For those of you who have never heard of Eric Church, his style is a mix of country and rock-and-roll. His style is authentic. So let’s define an authentic musician…With so many classifications and no common center, musicians do not need to play by the rules laid down by genre categories. What matters instead, is the power of creativity, great songwriting, and a unique sound. A creative musician can join rap with steel guitar, electronic beats with acoustic guitar, without thereby becoming an inauthentic rap, country, electronica, or folk musician. One is instead a good rap-country-electronica-folk musician, or, as Springsteen would probably have it, just a good musician. Speaking of which, Eric Church has a tribute song to Bruce Springsteen, which I’ll come back to in a little while.
Organizations that are truthful in their business positioning and authentic in their brand pursuits neither undersell, or oversell their products and services. For these organizations, a logo is more than a decoration; it is their flag, their company crest, their reason for getting out of bed in the morning.
Authenticity speaks volumes. Brands that tell a genuine, honest story resonate with people. People believe in honest brands and people are the ones who really define a company brand…not the company itself.
When you listen to music, you come to expect a certain quality of sound. If you go to a concert and the musician sounds nothing like the music that you’ve been listening to, you’re leaving that concert unhappy. Even worse, what if you go to a concert and the performer is lip syncing? (cough…Milli Vanilli)
Bruce Springsteen said that “Sustaining an audience is hard…it demands a consistency of thought, of purpose, and of action over a long period of time.” He was talking about his route to music stardom, but his words are just as applicable to the world of customer experience.
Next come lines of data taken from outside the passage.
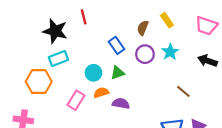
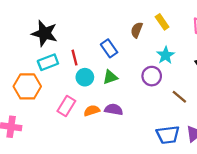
red line: (84, 17) -> (74, 58), moved
purple circle: (145, 54) -> (152, 76), moved
orange semicircle: (101, 93) -> (92, 111), moved

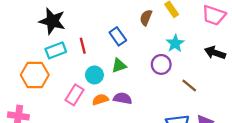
cyan circle: (85, 77) -> (94, 75), moved

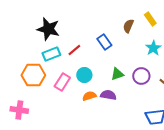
red line: (83, 46) -> (74, 50), turned 64
purple circle: (161, 64) -> (141, 76), moved
green triangle: (119, 66) -> (117, 74), moved
pink rectangle: (75, 95) -> (62, 82), moved

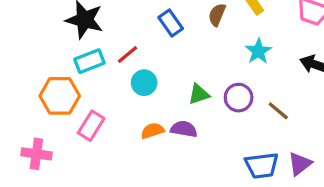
blue rectangle: (104, 42) -> (171, 23), moved
cyan circle: (84, 75) -> (144, 83), moved
pink rectangle: (62, 82) -> (91, 126), moved

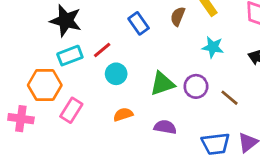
cyan star: (258, 51) -> (213, 47), turned -30
green triangle: (199, 94) -> (162, 84), size x1.4
purple semicircle: (184, 129) -> (165, 127), moved
pink cross: (36, 154) -> (21, 119), moved

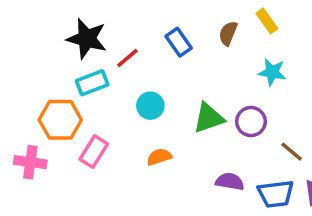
red line: (102, 50) -> (127, 58), moved
brown line: (230, 98) -> (292, 152), moved
purple semicircle: (165, 127) -> (230, 182), moved

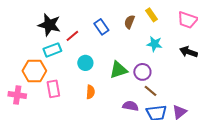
pink rectangle: (94, 152) -> (53, 89), turned -42
brown line: (292, 152) -> (150, 91), moved
orange semicircle: (159, 157) -> (90, 92), turned 112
Consistency may be one of the least inspirational topics for most managers. But it’s exceptionally powerful. Further, any organization that is trying to provide exceptional customer experiences must have consistency throughout all touch-points with a customer. It is what customers expect and if they don’t get that experience, they are moving on to a competitor.
Make the Experience Personal and Memorable
How many times have you been at a concert where the performer changes the words to reference the city they’re performing in? It is a small detail, but in doing so, they are personalizing the song. For instance, at the Eric Church concert he changed the lyrics of Springsteen from “Like a soundtrack to a July Saturday night” to “Like a soundtrack to an October Saturday night in Philly.” He then, launched into the song “Streets of Philadelphia” (by Bruce). The song went from being his, to being OURS.
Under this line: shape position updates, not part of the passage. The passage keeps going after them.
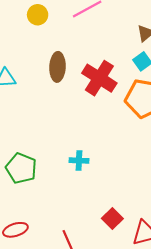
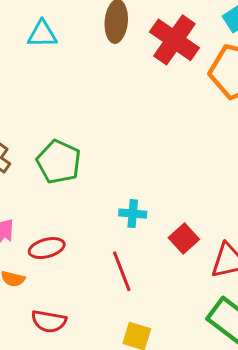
cyan cross: (79, 161) -> (133, 214), moved

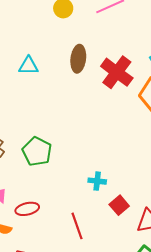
cyan cross: (133, 214) -> (97, 181), moved

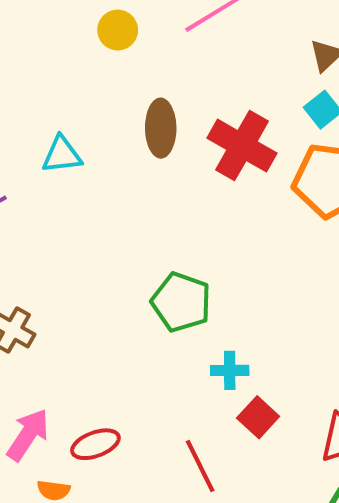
green pentagon: (37, 151) -> (181, 302), moved
red square: (119, 205) -> (258, 417), moved

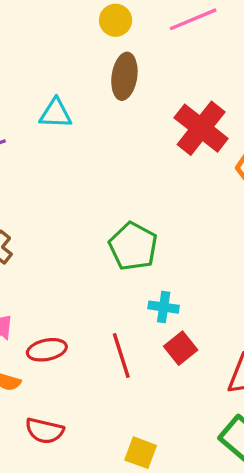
brown ellipse: (161, 128) -> (124, 76), moved
red line: (200, 466) -> (121, 355), moved

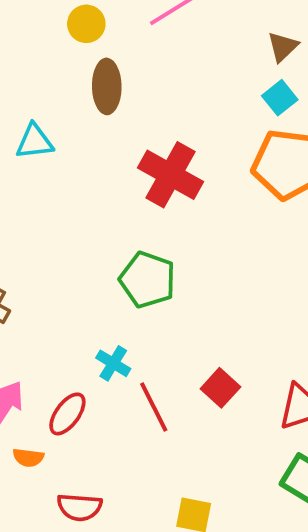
red cross: (201, 128) -> (170, 175), moved
cyan cross: (164, 307) -> (113, 363), moved, turned 32
red ellipse: (47, 350) -> (67, 414), turned -33

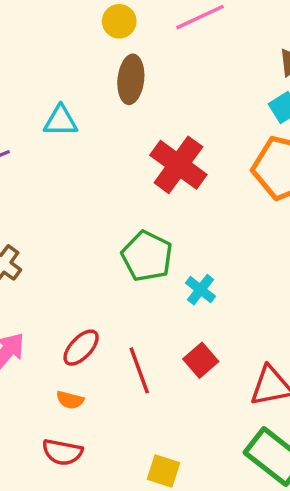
cyan cross: (113, 363) -> (201, 290), moved
red ellipse: (67, 414) -> (81, 348), moved
orange semicircle: (28, 458) -> (70, 400), moved

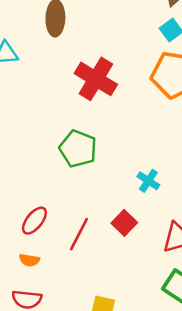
cyan cross: (201, 290) -> (148, 181), moved
red line: (139, 370) -> (79, 234), turned 52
When organizations are truly customer centric, they make the experience personal and memorable. When that happens, they turn customers into fans. Incredible customer service isn’t enough today; you need a more personal, human connection with your customer in order to really make their experience a great one.
Here is the video if you want to take a look & listen:
*the sound quality isn’t the best, because it was an amateur recording, but you’ll get the idea.
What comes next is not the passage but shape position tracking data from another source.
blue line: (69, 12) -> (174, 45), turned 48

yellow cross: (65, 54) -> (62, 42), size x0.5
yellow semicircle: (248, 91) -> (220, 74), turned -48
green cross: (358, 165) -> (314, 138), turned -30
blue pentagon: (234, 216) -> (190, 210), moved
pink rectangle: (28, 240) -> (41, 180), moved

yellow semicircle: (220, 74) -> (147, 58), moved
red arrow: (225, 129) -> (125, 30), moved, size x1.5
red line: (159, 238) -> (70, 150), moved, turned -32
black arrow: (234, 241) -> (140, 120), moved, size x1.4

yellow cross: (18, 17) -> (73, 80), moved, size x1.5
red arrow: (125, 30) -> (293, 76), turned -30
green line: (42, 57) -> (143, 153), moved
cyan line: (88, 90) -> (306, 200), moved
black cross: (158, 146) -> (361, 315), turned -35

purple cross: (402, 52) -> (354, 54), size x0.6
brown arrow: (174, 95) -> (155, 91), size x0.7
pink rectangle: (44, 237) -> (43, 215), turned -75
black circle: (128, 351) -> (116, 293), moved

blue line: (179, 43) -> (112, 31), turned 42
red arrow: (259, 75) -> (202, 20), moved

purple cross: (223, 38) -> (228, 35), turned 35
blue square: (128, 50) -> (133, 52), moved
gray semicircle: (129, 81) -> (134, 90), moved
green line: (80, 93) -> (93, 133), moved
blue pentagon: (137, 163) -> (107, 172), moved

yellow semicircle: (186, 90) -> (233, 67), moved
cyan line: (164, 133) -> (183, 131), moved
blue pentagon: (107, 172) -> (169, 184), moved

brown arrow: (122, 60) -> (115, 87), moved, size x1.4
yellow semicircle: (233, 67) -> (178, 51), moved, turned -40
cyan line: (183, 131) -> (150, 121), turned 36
Thank the Audience (be humble)
When thinking about the last concert that you went to, did the performer thank you for being there? How many times? Great performers understand that they are able to do what they love, because of the supporting audience. It is a simple concept, saying thank you, but how often do we hear it? When we do, it is refreshing and the great performers give sincere thanks…and put on a great show to extend that thanks (they aren’t just going through the motions, they really want to perform for the fans that support them).
In business things move faster now than ever before. Organizations that take the time to thank their customers set themselves apart and let their customers know that they are important to their business…vitally important.
With that being said, THANK YOU for reading and I welcome your comments!